Exiled Chinese billionaire Guo Wengu seeks US asylum
A New York-based property tycoon who has accused top Chinese officials of corruption has applied for political asylum in the US, his lawyer said.
Guo Wengui, also known as Miles Kwok, believes he is "perceived as a political opponent of the Chinese regime", Thomas Ragland told the BBC.
Beijing has sought Mr Guo's arrest, but charges against him are unclear.
State media outlets have accused the 50-year-old of bribing a vice-minister, a charge which Mr Guo has denied.
"He fears that the Chinese regime would seek retribution for the things he's been saying and the exposure he's been responsible for," Mr Ragland said on Thursday.
Mr Guo, who left China in 2014, has published a series of tweets and YouTube videos to allege corruption among top members of the ruling Chinese Communist Party, including Beijing's anti-corruption czar, Wang Qishan.
He has also released what he alleges are official state secrets ahead of a key Communist Party congress, which is held every five years and is scheduled to begin on 18 October.
Though Mr Guo has not provided substantial evidence for his claims, his criticism has drawn ire from Beijing.
The Chinese government in April issued a global "red notice" through the global police co-operation agency Interpol for Mr Guo's arrest.
Chinese authorities have reportedly investigated Mr Guo for at least 19 crimes including kidnapping, fraud and money laundering, according to AP news agency.
Last month Chinese police opened an investigation into a new allegation of rape against Mr Guo, the agency reported.
In April, Chinese news outlets said Mr Guo had bribed the former vice-minister of state security, Ma Jian, with 60m yuan (£6.8m, $8.7m).
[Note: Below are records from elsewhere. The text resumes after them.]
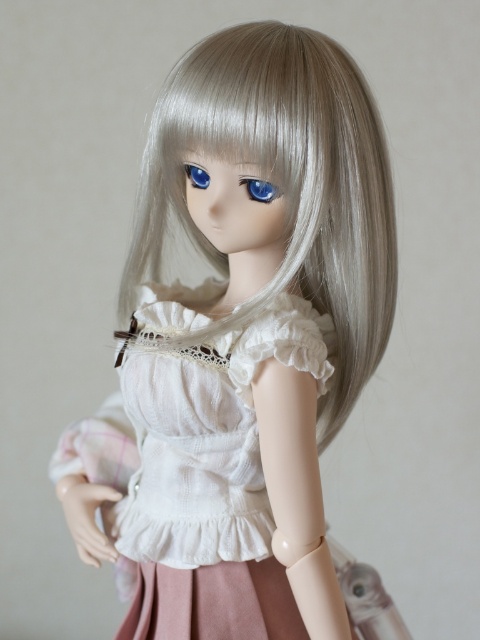 Question: Does matte white dress at center have a greater width compared to white lace dress at center?

Choices:
 (A) no
 (B) yes

Answer: (B)

Question: Which is farther from the matte white dress at center?

Choices:
 (A) blue glossy eye at center
 (B) white lace dress at center

Answer: (A)

Question: Is white lace dress at center below blue glossy eye at upper center?

Choices:
 (A) yes
 (B) no

Answer: (A)

Question: Which point appears farthest from the camera in this image?

Choices:
 (A) (200, 172)
 (B) (206, 529)

Answer: (B)

Question: Does white lace dress at center lie in front of blue glossy eye at center?

Choices:
 (A) yes
 (B) no

Answer: (A)

Question: Which of the following is the farthest from the observer?

Choices:
 (A) (195, 166)
 (B) (266, 196)

Answer: (A)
Mr Ma has since been arrested and is being prosecuted for corruption.
Mr Guo has denied the charges and suggested the arrest warrant was politically motivated.
As an asylum applicant, Mr Guo, whose tourist visa is due to expire later this year, is entitled remain in the US until a final administrative decision is reached, Mr Ragland said.
The national average for an asylum application process is two to three years, Reuters news agency reports.
He also faces a series of defamation lawsuits in the US by several Chinese individuals and companies.
Mr Guo says he is no longer a citizen of China.
In April, he told Voice of America's Chinese-language service he had passports from 11 countries, but it is unclear why he would not move to another country once his US visa expires.
Mr Ragland declined to elaborate on his standing as a Chinese citizen, citing confidentiality reasons.
"He is here on a valid passport with a valid visa and beyond that I don't really want to discuss passport issues," he said.